Page-level text extractions:

---

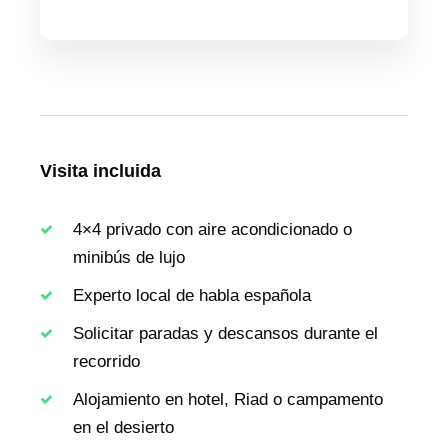
Visita incluida
4×4 privado con aire acondicionado o
minibús de lujo
Experto local de habla española
Solicitar paradas y descansos durante el
recorrido
Alojamiento en hotel, Riad o campamento
en el desierto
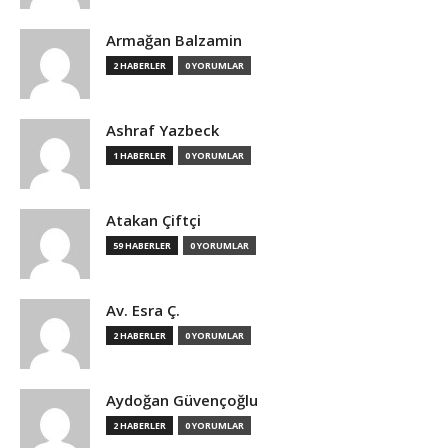
Armağan Balzamin
2 HABERLER
0 YORUMLAR
Ashraf Yazbeck
1 HABERLER
0 YORUMLAR
Atakan Çiftçi
59 HABERLER
0 YORUMLAR
Av. Esra Ç.
2 HABERLER
0 YORUMLAR
Aydoğan Güvençoğlu
2 HABERLER
0 YORUMLAR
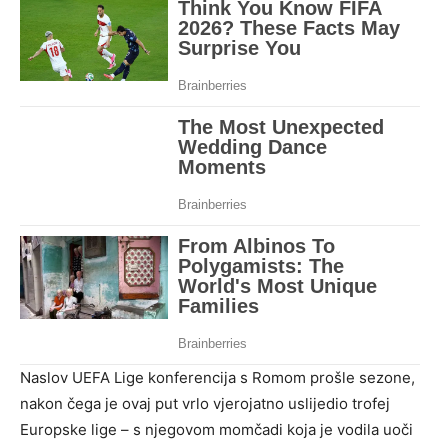
Naslov UEFA Lige konferencija s Romom prošle sezone,
nakon čega je ovaj put vrlo vjerojatno uslijedio trofej
Europske lige – s njegovom momčadi koja je vodila uoči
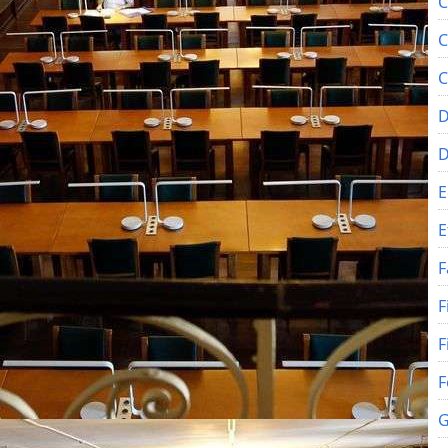
C
C
C
D
E
E
F
F
F
F
G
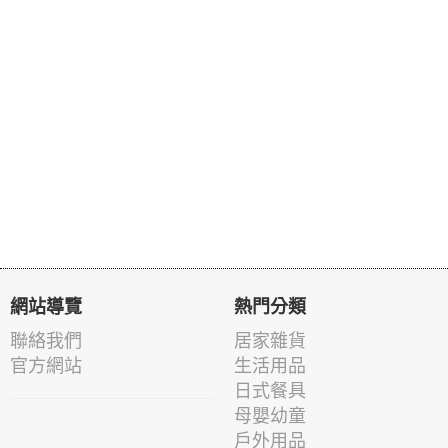
網站導覽
熱門分類
聯絡我們
居家雜貨
官方網站
生活用品
日式餐具
母嬰幼童
戶外用品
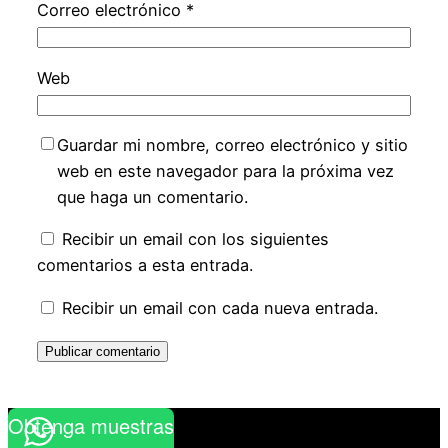
Correo electrónico
*
Web
Guardar mi nombre, correo electrónico y sitio
web en este navegador para la próxima vez
que haga un comentario.
Recibir un email con los siguientes
comentarios a esta entrada.
Recibir un email con cada nueva entrada.
Obtenga muestras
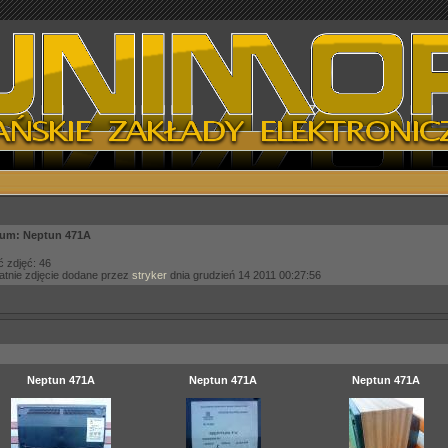
um: Neptun 471A
ć zdjęć: 46
atnie zdjęcie dodane przez
stryker
dnia grudzień 14 2011 00:27:56
Neptun 471A
Neptun 471A
Neptun 471A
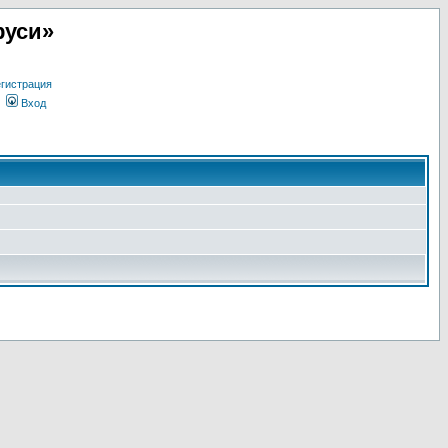
руси»
гистрация
Вход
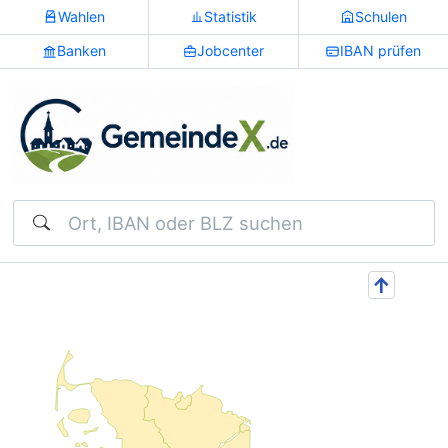
Wahlen
Statistik
Schulen
Banken
Jobcenter
IBAN prüfen
Suchen
↑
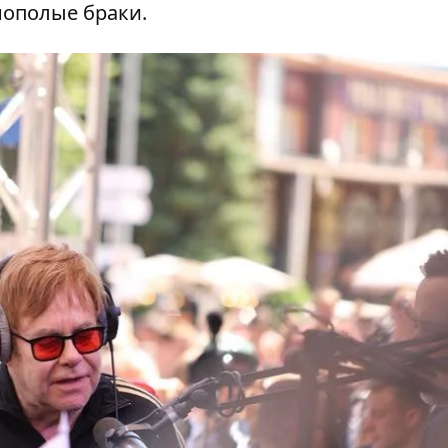
нополые браки.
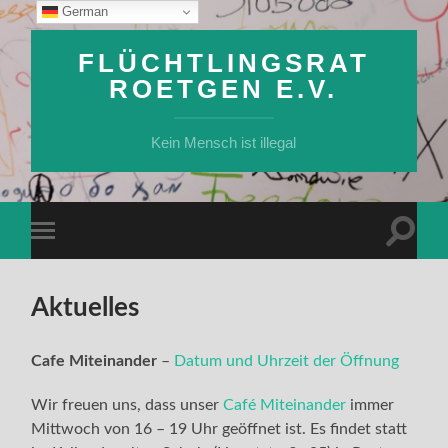
German
FLÜCHTLINGSRAT
ROETGEN E.V.
Kein Mensch ist illegal
Suchfe
Mobile-
ein-/a
Menü
ein-/ausblenden
Aktuelles
Cafe Miteinander
–
Datum und Uhrzeit der Öffnung
Wir freuen uns, dass unser
Café Miteinander
immer
Mittwoch von 16 – 19 Uhr geöffnet ist. Es findet statt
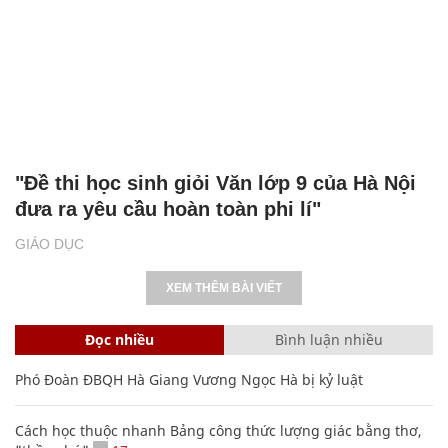
"Đề thi học sinh giỏi Văn lớp 9 của Hà Nội
đưa ra yêu cầu hoàn toàn phi lí"
GIÁO DỤC
XEM THÊM BÀI VIẾT
Đọc nhiều
Bình luận nhiều
Phó Đoàn ĐBQH Hà Giang Vương Ngọc Hà bị kỷ luật
Cách học thuộc nhanh Bảng công thức lượng giác bằng thơ,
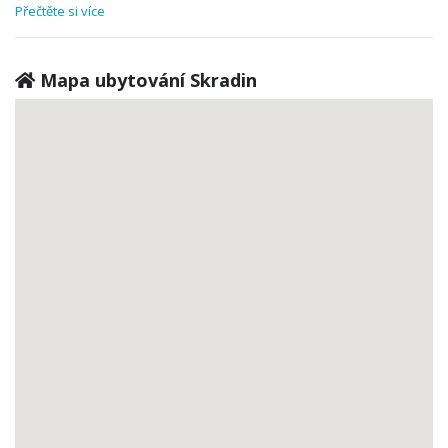
Přečtěte si více
Mapa ubytování Skradin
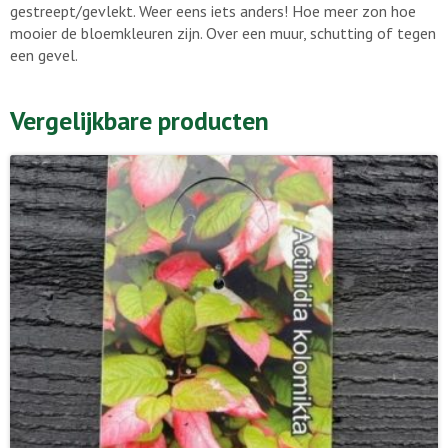
gestreept/gevlekt. Weer eens iets anders! Hoe meer zon hoe
mooier de bloemkleuren zijn. Over een muur, schutting of tegen
een gevel.
Vergelijkbare producten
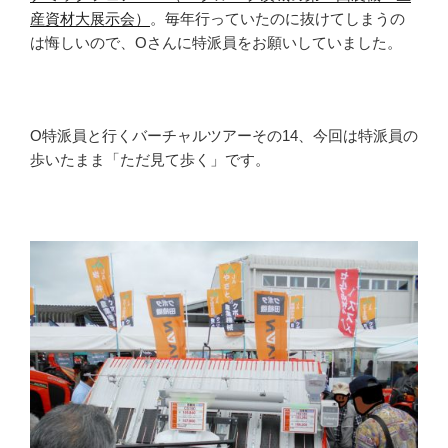
産資材大展示会）
。毎年行っていたのに抜けてしまうの
は悔しいので、Oさんに特派員をお願いしていました。
O特派員と行くバーチャルツアーその14、今回は特派員の
歩いたまま「ただ見て歩く」です。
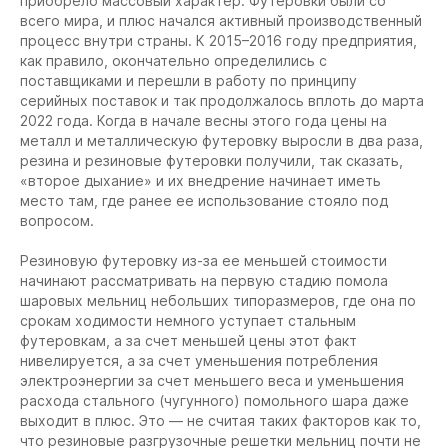
приобрело массовый характер. Футеровки были со
всего мира, и плюс начался активный производственный
процесс внутри страны. К 2015–2016 году предприятия,
как правило, окончательно определились с
поставщиками и перешли в работу по принципу
серийных поставок и так продолжалось вплоть до марта
2022 года. Когда в начале весны этого года цены на
металл и металлическую футеровку выросли в два раза,
резина и резиновые футеровки получили, так сказать,
«второе дыхание» и их внедрение начинает иметь
место там, где ранее ее использование стояло под
вопросом.
Резиновую футеровку из-за ее меньшей стоимости
начинают рассматривать на первую стадию помола
шаровых мельниц небольших типоразмеров, где она по
срокам ходимости немного уступает стальным
футеровкам, а за счет меньшей цены этот факт
нивелируется, а за счет уменьшения потребления
электроэнергии за счет меньшего веса и уменьшения
расхода стального (чугунного) помольного шара даже
выходит в плюс. Это — не считая таких факторов как то,
что резиновые разгрузочные решетки мельниц почти не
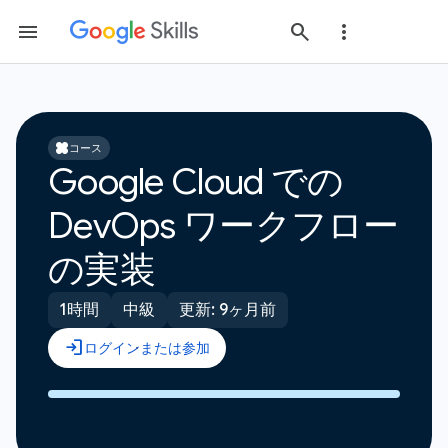
コース
Google Cloud での
DevOps ワークフロー
の実装
1時間
中級
更新: 9ヶ月前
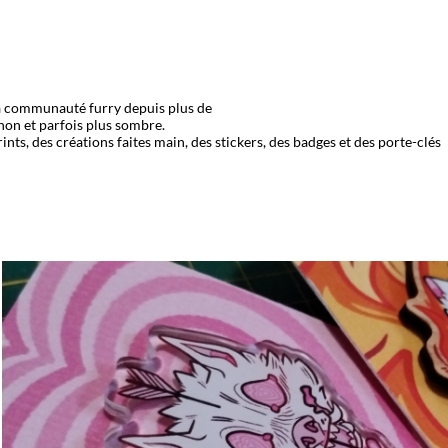
 la communauté furry depuis plus de
non et parfois plus sombre.
nts, des créations faites main, des stickers, des badges et des porte-clés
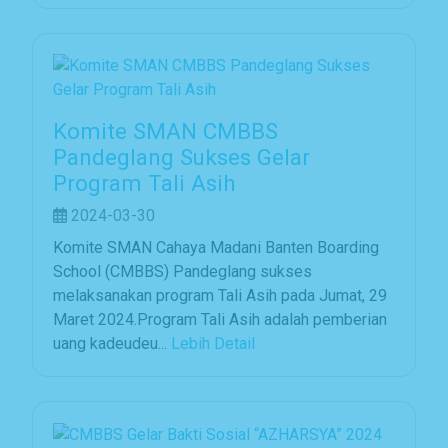
Komite SMAN CMBBS
Pandeglang Sukses Gelar
Program Tali Asih
2024-03-30
Komite SMAN Cahaya Madani Banten Boarding
School (CMBBS) Pandeglang sukses
melaksanakan program Tali Asih pada Jumat, 29
Maret 2024.Program Tali Asih adalah pemberian
uang kadeudeu...
Lebih Detail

---

> [TASK DIRECTIONS]:
Across all the records above, how many lines hold the word "Asih"? Answer with only that number.

> [RESPONSE TO THIS TASK]:
3